YOUR TASK
Starting with the opening line of the entries below, transcribe each line exactly up to and including the one that has "Nuttige links"; pictures are not copied.

[Items from a dataset]

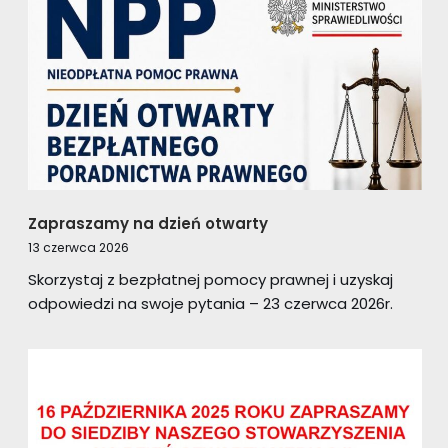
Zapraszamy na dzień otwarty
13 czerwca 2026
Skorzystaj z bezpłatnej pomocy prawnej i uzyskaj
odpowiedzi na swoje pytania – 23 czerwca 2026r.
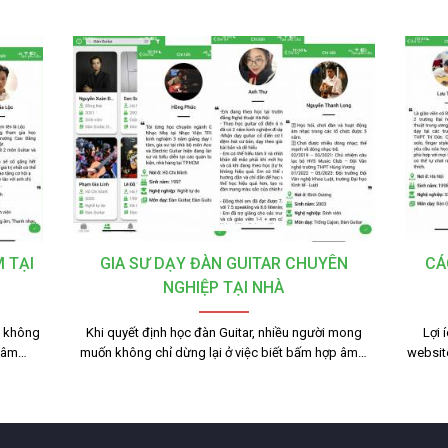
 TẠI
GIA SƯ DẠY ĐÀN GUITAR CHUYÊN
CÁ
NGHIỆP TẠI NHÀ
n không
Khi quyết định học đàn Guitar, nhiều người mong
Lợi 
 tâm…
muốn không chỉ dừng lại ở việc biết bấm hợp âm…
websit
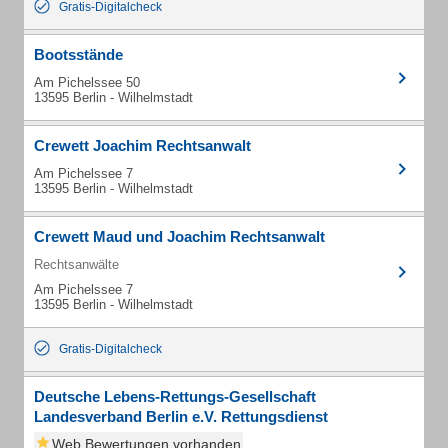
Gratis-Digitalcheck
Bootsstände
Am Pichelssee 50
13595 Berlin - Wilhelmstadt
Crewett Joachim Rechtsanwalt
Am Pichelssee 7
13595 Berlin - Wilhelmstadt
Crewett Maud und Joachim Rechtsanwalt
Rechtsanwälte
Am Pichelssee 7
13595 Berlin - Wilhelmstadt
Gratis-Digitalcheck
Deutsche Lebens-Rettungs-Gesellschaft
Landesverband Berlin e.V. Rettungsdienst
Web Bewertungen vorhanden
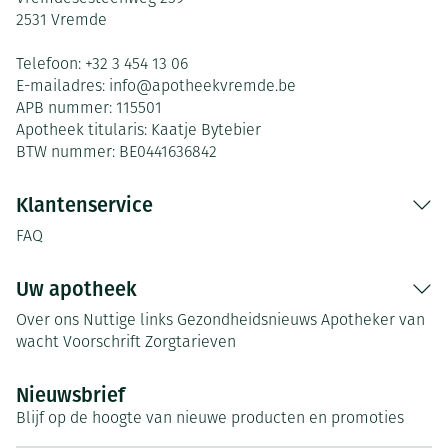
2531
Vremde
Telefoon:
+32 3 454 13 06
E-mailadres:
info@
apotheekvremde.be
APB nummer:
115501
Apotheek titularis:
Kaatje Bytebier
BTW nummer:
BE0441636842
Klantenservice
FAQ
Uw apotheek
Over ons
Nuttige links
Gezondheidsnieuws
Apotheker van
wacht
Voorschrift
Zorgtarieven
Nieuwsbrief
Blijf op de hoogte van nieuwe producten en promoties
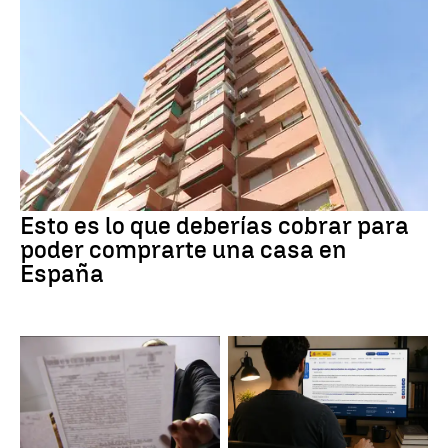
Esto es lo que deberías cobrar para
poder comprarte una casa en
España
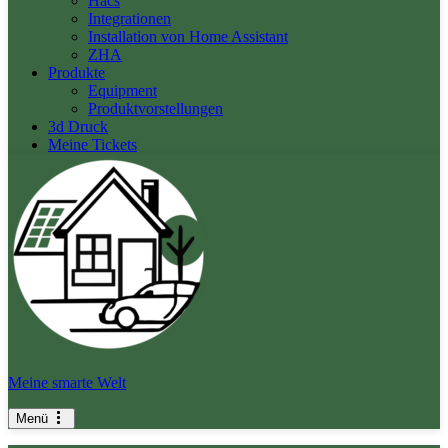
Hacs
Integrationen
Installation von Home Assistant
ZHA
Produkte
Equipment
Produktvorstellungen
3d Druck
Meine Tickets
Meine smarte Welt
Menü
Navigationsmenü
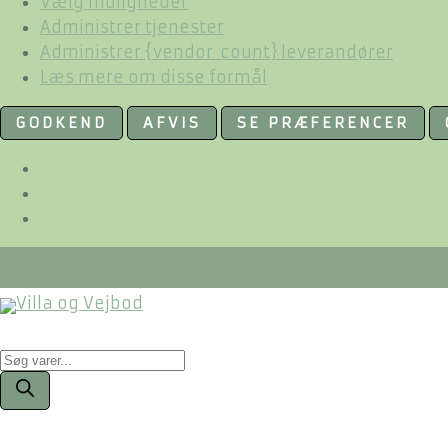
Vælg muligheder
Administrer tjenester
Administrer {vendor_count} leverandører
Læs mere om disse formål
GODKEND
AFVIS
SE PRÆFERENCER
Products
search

FINISHED EXERCISE
Zapraszamy na dzień otwarty
13 czerwca 2026
Skorzystaj z bezpłatnej pomocy prawnej i uzyskaj
odpowiedzi na swoje pytania – 23 czerwca 2026r.
 TẠI
GIA SƯ DẠY ĐÀN GUITAR CHUYÊN
CÁ
NGHIỆP TẠI NHÀ
n không
Khi quyết định học đàn Guitar, nhiều người mong
Lợi 
 tâm…
muốn không chỉ dừng lại ở việc biết bấm hợp âm…
websit
Gratis-Digitalcheck
Bootsstände
Am Pichelssee 50
13595 Berlin - Wilhelmstadt
Crewett Joachim Rechtsanwalt
Am Pichelssee 7
13595 Berlin - Wilhelmstadt
Crewett Maud und Joachim Rechtsanwalt
Rechtsanwälte
Am Pichelssee 7
13595 Berlin - Wilhelmstadt
Gratis-Digitalcheck
Deutsche Lebens-Rettungs-Gesellschaft
Landesverband Berlin e.V. Rettungsdienst
Web Bewertungen vorhanden
2531
Vremde
Telefoon:
+32 3 454 13 06
E-mailadres:
info@
apotheekvremde.be
APB nummer:
115501
Apotheek titularis:
Kaatje Bytebier
BTW nummer:
BE0441636842
Klantenservice
FAQ
Uw apotheek
Over ons
Nuttige links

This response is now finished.